Baldr: Bounds check elimination for indirect calls
Categories
(Core :: JavaScript: WebAssembly, enhancement, P3)
Tracking
()
People
(Reporter: lth, Unassigned)
References
(Blocks 1 open bug)
Details
Attachments
(1 file)
(deleted),
text/x-phabricator-request
|
Details |
Consider:
(module
(type $t0 (func (result i32)))
(func $f1 (result i32) (i32.const 0))
(func $f2 (result i32) (i32.const 1))
(table $tbl funcref (elem $f1 $f2))
(func $f3 (param i32) (result i32)
(call_indirect (type $t0) $tbl (local.get 0))
drop
(call_indirect (type $t0) $tbl (local.get 0))))`));
The ion code generated for the two indirect calls shows that we bounds check the index against the table length in both calls, yet the index has not changed and tables cannot shrink, so the second test must pass if the first one did. To do better, the bounds check may have to be open-coded so that Ion can see it. At the moment, there is ad-hoc BCE in LIRGenerator::visitWasmCall where we remove the bounds check if the index is constant and below the table minimum, but we want something better.
Reporter | ||
Comment 1•3 years ago
|
||
It would be useful to have an idea about the impact of this optimization before trying to do the work. One thing that's easy to measure is the static ratio of variable-index accesses to constant-index accesses; slightly harder but much more interesting would be the dynamic ratio. It will be hard to generalize this: source language, compilation strategy, optimization level, and the program itself all play a part. But it doesn't hurt to look at code that people care about, such as autocad, zoom, pspdfkit, and probably some rust codebase, tbd. It doesn't have to be a web-only codebase, either.
Reporter | ||
Comment 2•3 years ago
|
||
The evidence is fairly strong that the non-constant-index indirect calls are the rule (profiling code to appear):
web.autocad.com, the roller assembly sample + a single rectangular selection before quitting:
Bounds check eliminated: 0
Bounds checked, constant index: 0
Bounds checked, variable index: 5473719
pspdfkit.com, just click around in the standalone demo for a little while:
Bounds check eliminated: 0
Bounds checked, constant index: 0
Bounds checked, variable index: 7346718
ruffle.rs (flash emulator), running a demo:
Bounds check eliminated: 0
Bounds checked, constant index: 0
Bounds checked, variable index: 6816046
At the same time, 7M calls over, say, 10s is nothing, so these applications will not benefit much from an optimization unless those calls are very heavily clustered.

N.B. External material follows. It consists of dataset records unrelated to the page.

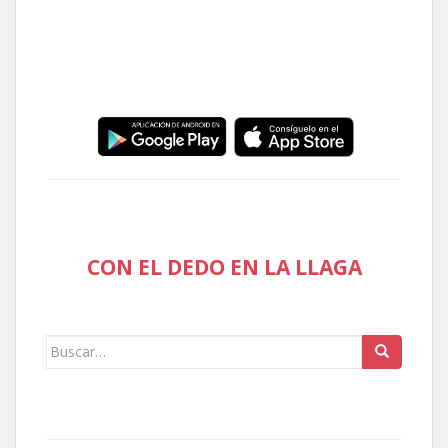
CON EL DEDO EN LA LLAGA
Buscar: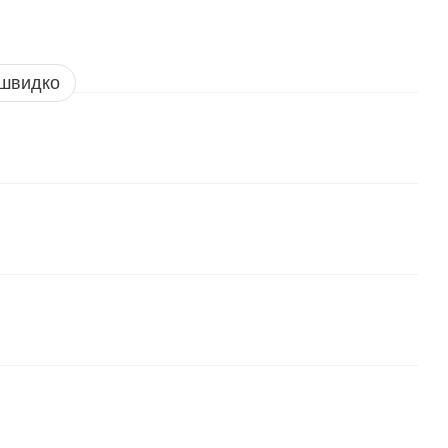
 швидко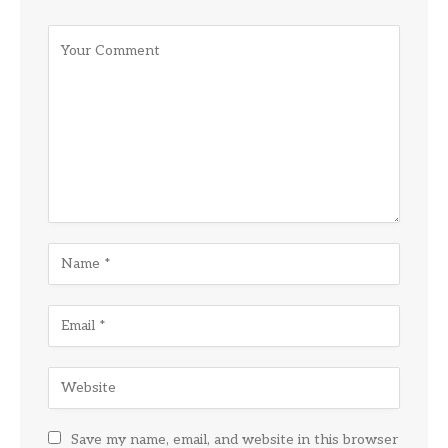
Save my name, email, and website in this browser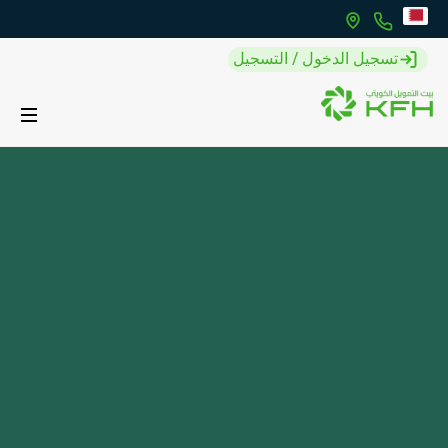
تسجيل الدخول / التسجيل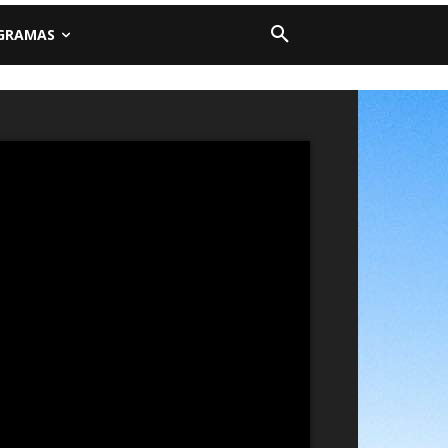
GRAMAS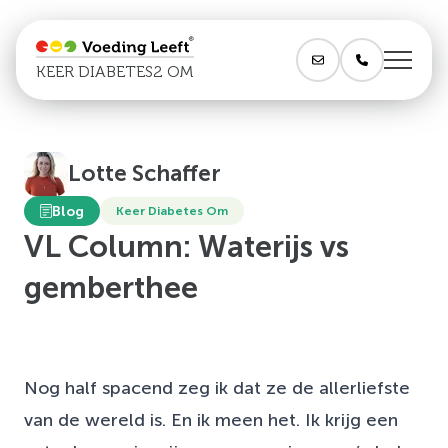
KEER DIABETES2 OM
Lotte Schaffer
Blog
Keer Diabetes Om
VL Column: Waterijs vs
gemberthee
Nog half spacend zeg ik dat ze de allerliefste
van de wereld is. En ik meen het. Ik krijg een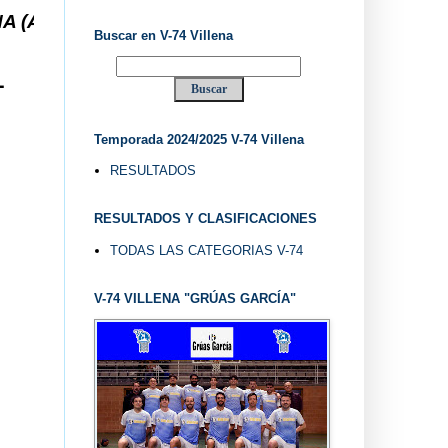
... V-74 VILLENA DESDE 1.974 ... EL "UVE" ...
Buscar en V-74 Villena
L
Temporada 2024/2025 V-74 Villena
RESULTADOS
RESULTADOS Y CLASIFICACIONES
TODAS LAS CATEGORIAS V-74
V-74 VILLENA "GRÚAS GARCÍA"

Raybench, from bug 1340106, might benefit more, though rendering time here was 8.3s so this is just 45M indirect calls per second:
Bounds check eliminated: 0
Bounds checked, constant index: 0
Bounds checked, variable index: 369114997
The benchmark on bug 1340235 is now a 404, unfortunately.
Reporter | ||
Comment 3•3 years ago
|
||
Run this with --disable-e10s in the browser, since the profiling data
are captured only in the main process.
Reporter | ||
Updated•3 years ago
|
Reporter | ||
Comment 4•3 years ago
|
||
Another run on oskarstalberg.com/Townscaper gives broadly consistent results: while during warmup many bounds checks can be eliminated, as the game progresses all calls are to variable indices.
Reporter | ||
Comment 5•3 years ago
|
||
Over in bug 1340235, I noticed that the table has known length - initial and max are the same. We should find out if this is common, because if it is then the table bound can be baked into the table bounds check, it need not be loaded from tls. (Edit: I'm doing this particular change as part of bug 1743586.)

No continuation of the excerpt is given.